The line containing "dan Bulan Kitab" marks the end; return exactly every line from the start of the records up to and including it, but no pictures.

═══

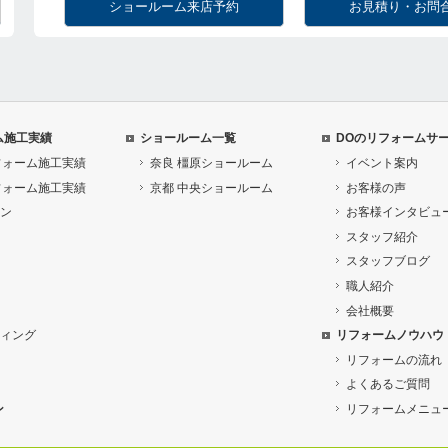
ショールーム来店予約
お見積り・お問
ム施工実績
ショールーム一覧
DOのリフォームサ
フォーム施工実績
奈良 橿原ショールーム
イベント案内
フォーム施工実績
京都 中央ショールーム
お客様の声
ン
お客様インタビュ
スタッフ紹介
スタッフブログ
職人紹介
会社概要
ィング
リフォームノウハウ
リフォームの流れ
よくあるご質問
ン
リフォームメニュ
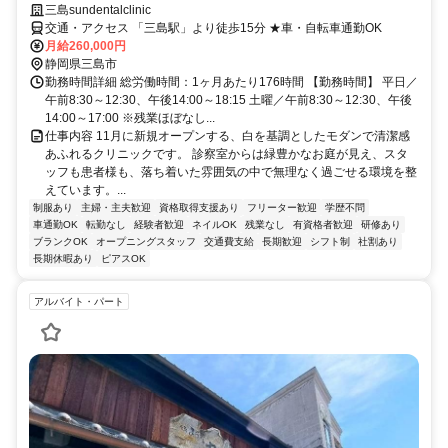
三島sundentalclinic
交通・アクセス 「三島駅」より徒歩15分 ★車・自転車通勤OK
月給260,000円
静岡県三島市
勤務時間詳細 総労働時間：1ヶ月あたり176時間 【勤務時間】 平日／
午前8:30～12:30、午後14:00～18:15 土曜／午前8:30～12:30、午後
14:00～17:00 ※残業ほぼなし...
仕事内容 11月に新規オープンする、白を基調としたモダンで清潔感
あふれるクリニックです。 診察室からは緑豊かなお庭が見え、スタ
ッフも患者様も、落ち着いた雰囲気の中で無理なく過ごせる環境を整
えています。...
制服あり
主婦・主夫歓迎
資格取得支援あり
フリーター歓迎
学歴不問
車通勤OK
転勤なし
経験者歓迎
ネイルOK
残業なし
有資格者歓迎
研修あり
ブランクOK
オープニングスタッフ
交通費支給
長期歓迎
シフト制
社割あり
長期休暇あり
ピアスOK
アルバイト・パート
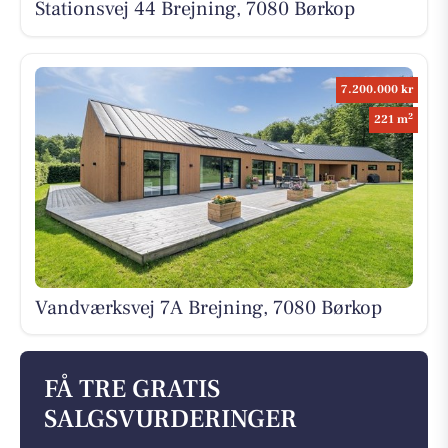
Stationsvej 44 Brejning, 7080 Børkop
7.200.000 kr
2
221 m
Vandværksvej 7A Brejning, 7080 Børkop
FÅ TRE GRATIS
SALGSVURDERINGER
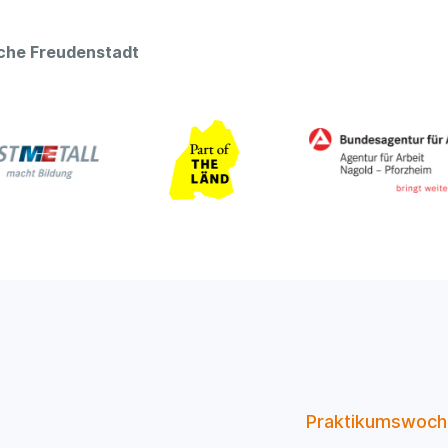
oche Freudenstadt
Praktikumswoch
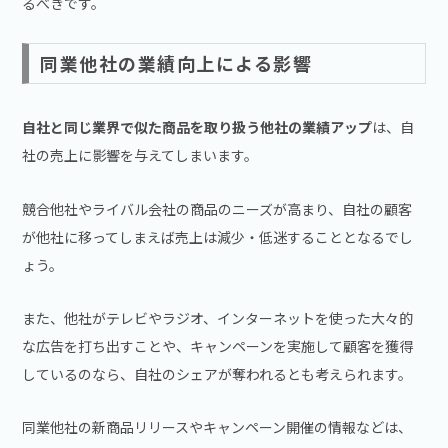
るべきです。
同業他社の業績向上による影響
自社と同じ業界で似た商品を取り扱う他社の業績アップ
は、自
社の売上に影響を与えてしまいます。
競合他社やライバル会社の商品のニーズが高まり、自社の顧客
が他社に移ってしまえば売上は減少・低迷することとなるでし
ょう。
また、他社がテレビやラジオ、インターネットを使った大々的
な広告を打ち出すことや、キャンペーンを実施して顧客を獲得
しているのなら、自社のシェアが奪われるとも考えられます。
同業他社の新商品リリースやキャンペーン開催の情報などは、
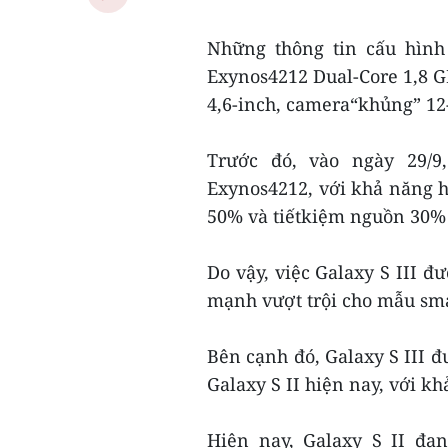
Những thông tin cấu hình
Exynos4212 Dual-Core 1,8
4,6-inch, camera“khủng” 12
Trước đó, vào ngày 29/9
Exynos4212, với khả năng ho
50% và tiếtkiệm nguồn 30% s
Do vậy, việc Galaxy S III đ
mạnh vượt trội cho mẫu sm
Bên cạnh đó, Galaxy S III đ
Galaxy S II hiện nay, với k
Hiện nay, Galaxy S II đa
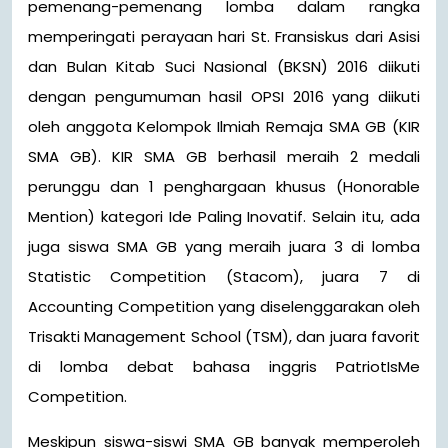
pemenang-pemenang lomba dalam rangka
memperingati perayaan hari St. Fransiskus dari Asisi
dan Bulan Kitab Suci Nasional (BKSN) 2016 diikuti
dengan pengumuman hasil OPSI 2016 yang diikuti
oleh anggota Kelompok Ilmiah Remaja SMA GB (KIR
SMA GB). KIR SMA GB berhasil meraih 2 medali
perunggu dan 1 penghargaan khusus (Honorable
Mention) kategori Ide Paling Inovatif. Selain itu, ada
juga siswa SMA GB yang meraih juara 3 di lomba
Statistic Competition (Stacom), juara 7 di
Accounting Competition yang diselenggarakan oleh
Trisakti Management School (TSM), dan juara favorit
di lomba debat bahasa inggris PatriotIsMe
Competition.
Meskipun siswa-siswi SMA GB banyak memperoleh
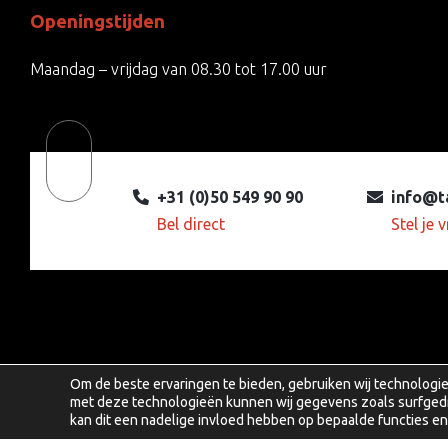
Openingstijden
Maandag – vrijdag van 08.30 tot 17.00 uur
Terug naar boven
+31 (0)50 549 90 90
info@t
Bel direct
Stel je 
Om de beste ervaringen te bieden, gebruiken wij technologie
met deze technologieën kunnen wij gegevens zoals surfgedra
kan dit een nadelige invloed hebben op bepaalde functies e
Copyright © 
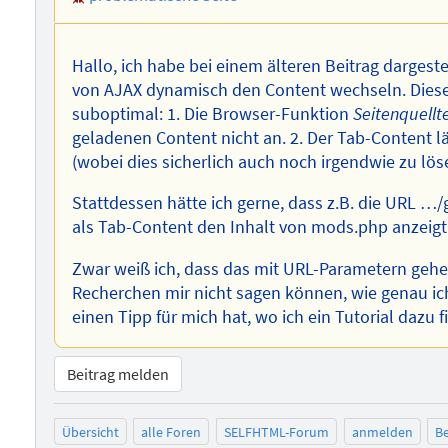
Hallo, ich habe bei einem älteren Beitrag dargestell
von AJAX dynamisch den Content wechseln. Diese
suboptimal: 1. Die Browser-Funktion
Seitenquellt
geladenen Content nicht an. 2. Der Tab-Content lä
(wobei dies sicherlich auch noch irgendwie zu lös
Stattdessen hätte ich gerne, dass z.B. die URL
als Tab-Content den Inhalt von mods.php anzeigt
Zwar weiß ich, dass das mit URL-Parametern gehen
Recherchen mir nicht sagen können, wie genau ic
einen Tipp für mich hat, wo ich ein Tutorial dazu 
Beitrag melden
Übersicht
alle Foren
SELFHTML-Forum
anmelden
Be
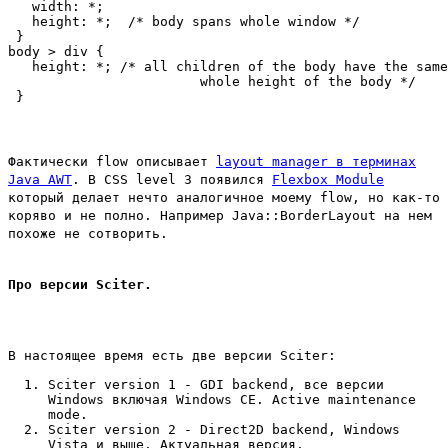
   width: *;

   height: *;  /* body spans whole window */

 }

body > div { 

   height: *; /* all children of the body have the same
                        whole height of the body */

Фактически flow описывает
layout manager в терминах
Java AWT
. В CSS level 3 появился
Flexbox Module
который делает нечто аналогичное моему flow, но как-то
коряво и не полно. Например Java::BorderLayout на нем
похоже не сотворить.
Про версии Sciter.
В настоящее время есть две версии Sciter:
Sciter version 1 - GDI backend, все версии
Windows включая Windows CE. Active maintenance
mode.
Sciter version 2 - Direct2D backend, Windows
Vista и выше. Актуальная версия.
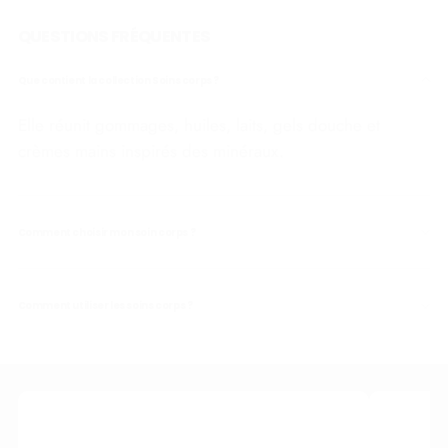
QUESTIONS FRÉQUENTES
Que contient la collection Soins corps ?
Elle réunit gommages, huiles, laits, gels douche et
crèmes mains inspirés des minéraux.
Comment choisir mon soin corps ?
Comment utiliser les soins corps ?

═══

Answer to this task:
ショールーム来店予約
お見積り・お問
ム施工実績
ショールーム一覧
DOのリフォームサ
フォーム施工実績
奈良 橿原ショールーム
イベント案内
フォーム施工実績
京都 中央ショールーム
お客様の声
ン
お客様インタビュ
スタッフ紹介
スタッフブログ
職人紹介
会社概要
ィング
リフォームノウハウ
リフォームの流れ
よくあるご質問
ン
リフォームメニュ
三島sundentalclinic
交通・アクセス 「三島駅」より徒歩15分 ★車・自転車通勤OK
月給260,000円
静岡県三島市
勤務時間詳細 総労働時間：1ヶ月あたり176時間 【勤務時間】 平日／
午前8:30～12:30、午後14:00～18:15 土曜／午前8:30～12:30、午後
14:00～17:00 ※残業ほぼなし...
仕事内容 11月に新規オープンする、白を基調としたモダンで清潔感
あふれるクリニックです。 診察室からは緑豊かなお庭が見え、スタ
ッフも患者様も、落ち着いた雰囲気の中で無理なく過ごせる環境を整
えています。...
制服あり
主婦・主夫歓迎
資格取得支援あり
フリーター歓迎
学歴不問
車通勤OK
転勤なし
経験者歓迎
ネイルOK
残業なし
有資格者歓迎
研修あり
ブランクOK
オープニングスタッフ
交通費支給
長期歓迎
シフト制
社割あり
長期休暇あり
ピアスOK
アルバイト・パート
Stationsvej 44 Brejning, 7080 Børkop
7.200.000 kr
2
221 m
Vandværksvej 7A Brejning, 7080 Børkop
FÅ TRE GRATIS
SALGSVURDERINGER
oche Freudenstadt
Praktikumswoch
るべきです。
同業他社の業績向上による影響
自社と同じ業界で似た商品を取り扱う他社の業績アップ
は、自
社の売上に影響を与えてしまいます。
競合他社やライバル会社の商品のニーズが高まり、自社の顧客
が他社に移ってしまえば売上は減少・低迷することとなるでし
ょう。
また、他社がテレビやラジオ、インターネットを使った大々的
な広告を打ち出すことや、キャンペーンを実施して顧客を獲得
しているのなら、自社のシェアが奪われるとも考えられます。
同業他社の新商品リリースやキャンペーン開催の情報などは、
Những thông tin cấu hình
Exynos4212 Dual-Core 1,8
4,6-inch, camera“khủng” 12
Trước đó, vào ngày 29/9
Exynos4212, với khả năng ho
50% và tiếtkiệm nguồn 30% s
Do vậy, việc Galaxy S III đ
mạnh vượt trội cho mẫu sm
Bên cạnh đó, Galaxy S III đ
Galaxy S II hiện nay, với k
Hiện nay, Galaxy S II đa
pemenang-pemenang lomba dalam rangka
memperingati perayaan hari St. Fransiskus dari Asisi
dan Bulan Kitab Suci Nasional (BKSN) 2016 diikuti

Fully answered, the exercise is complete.